I've spent the last week designing and implementing the low-level parts of the renderer used in our new engine. One of the key design principles of the engine is to go as wide / parallel as possible whenever possible. To be able to do that in a clean and efficient way a good data streaming model with minimal pointer chasing is key.
With the rendering I've tackled that by splitting the batch processing in three passes: batch gathering, merge-n-sort and display list building.
In the batch gathering pass we walk over the visible objects (objects that have survived visibility culling) and let them queue their draw calls to a RenderContext. A RenderContext is a platform independent package stream that holds all data needed for draw calls (and other render jobs/events/state changes etc). This step is easily divided into any number of jobs, by letting each job have its own RenderContext.
After the batch gathering is done we have all data needed to draw the scene in n number of RenderContexts.

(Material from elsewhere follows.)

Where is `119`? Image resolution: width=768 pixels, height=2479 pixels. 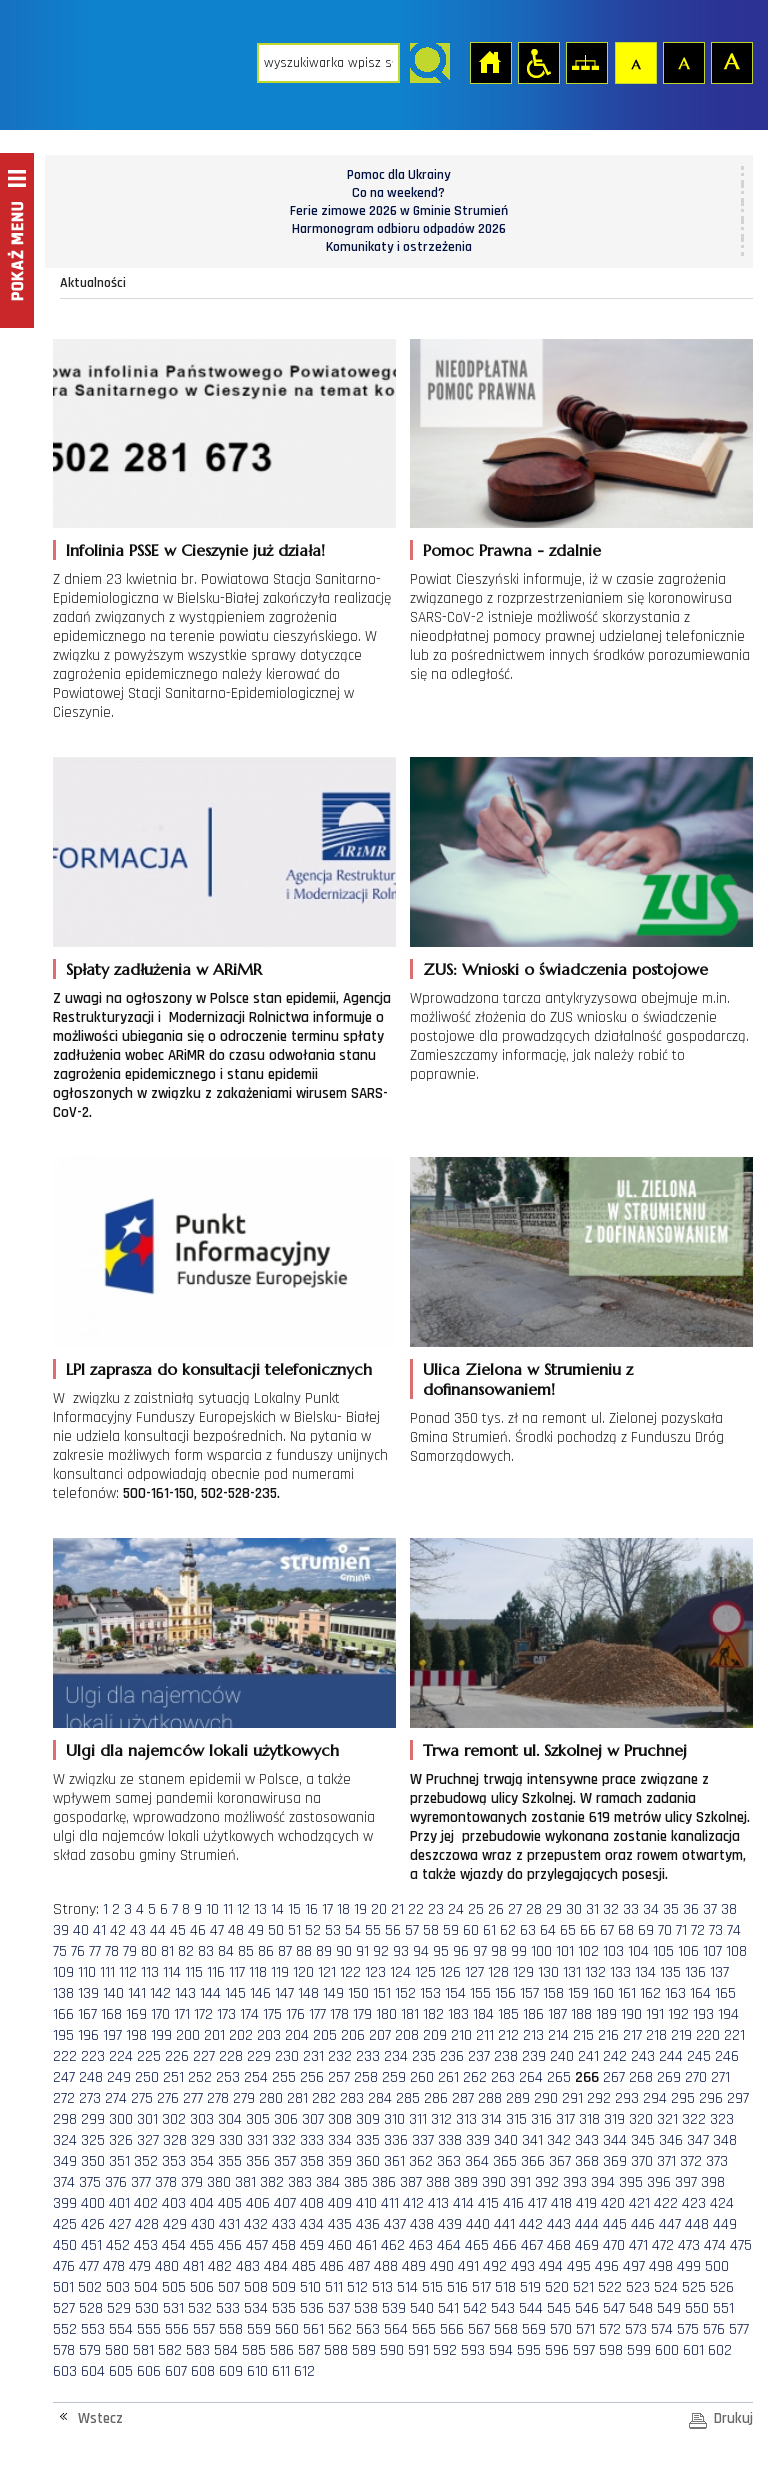 119 is located at coordinates (280, 1972).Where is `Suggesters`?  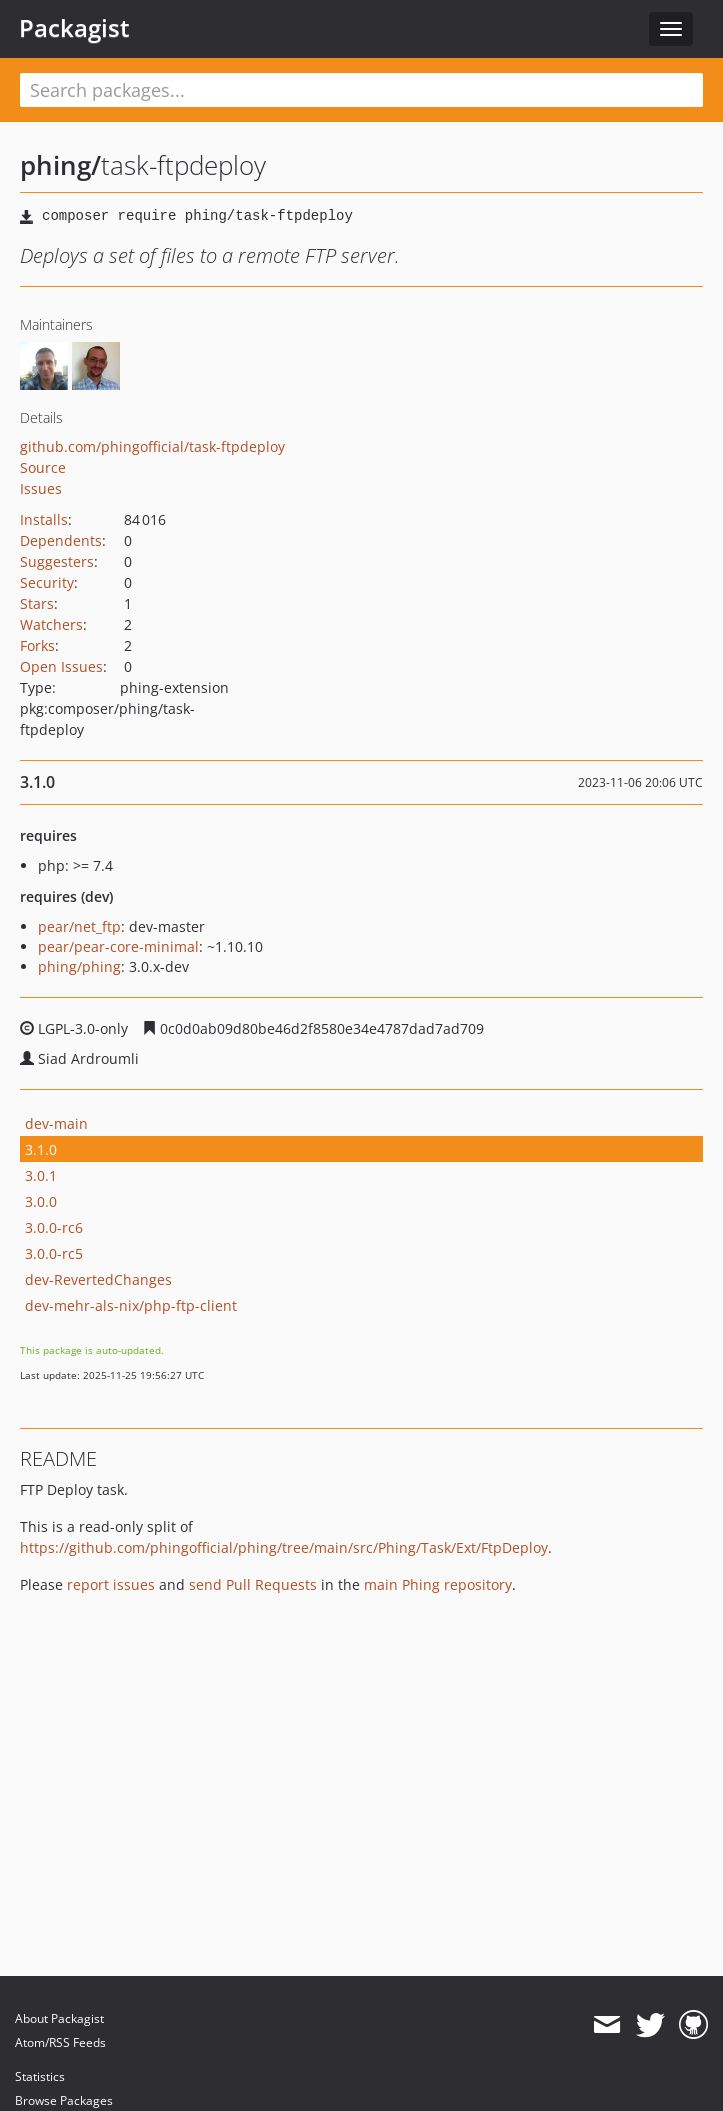 Suggesters is located at coordinates (57, 561).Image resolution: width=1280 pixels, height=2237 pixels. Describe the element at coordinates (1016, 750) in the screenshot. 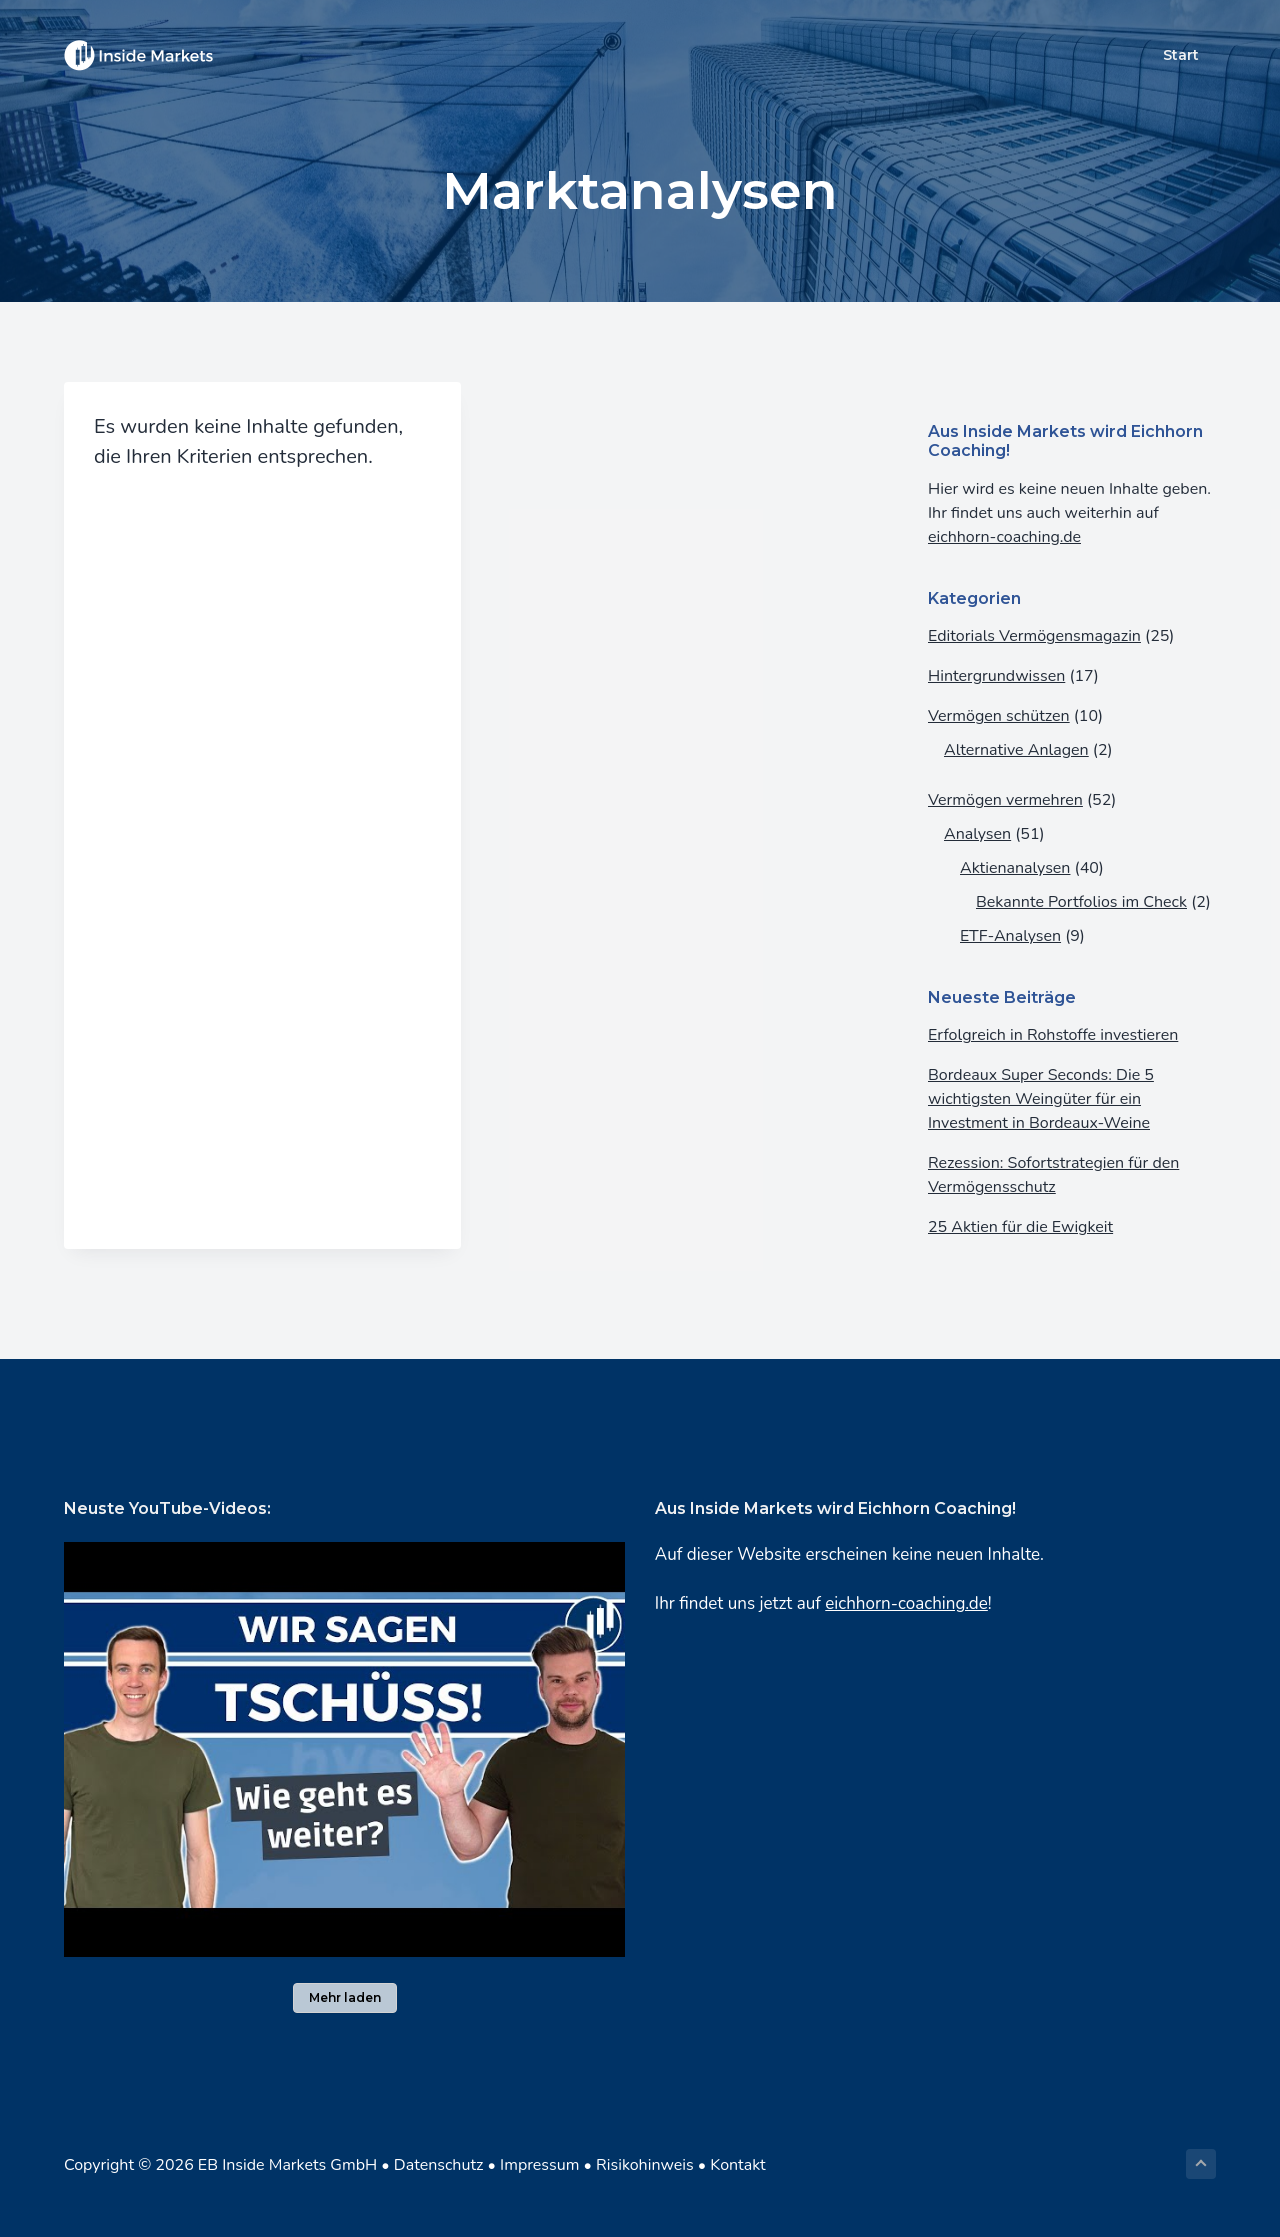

The purpose of the merge-n-sort step is to take those RenderContexts, merge them to one while at the same time sorting all batches into the desired order (with respect to "layers", minimizing state changes, depth sorting etc).
We now have one sorted package stream containing all the draw calls that we can send off to the rendering back-end. At this point we can again go wide and build the display list in parallel. Here's a small sketch illustrating the data flow:
Red sections belongs to the platform independent renderer. Blue sections belongs to the rendering back-end (in this illustration D3D11).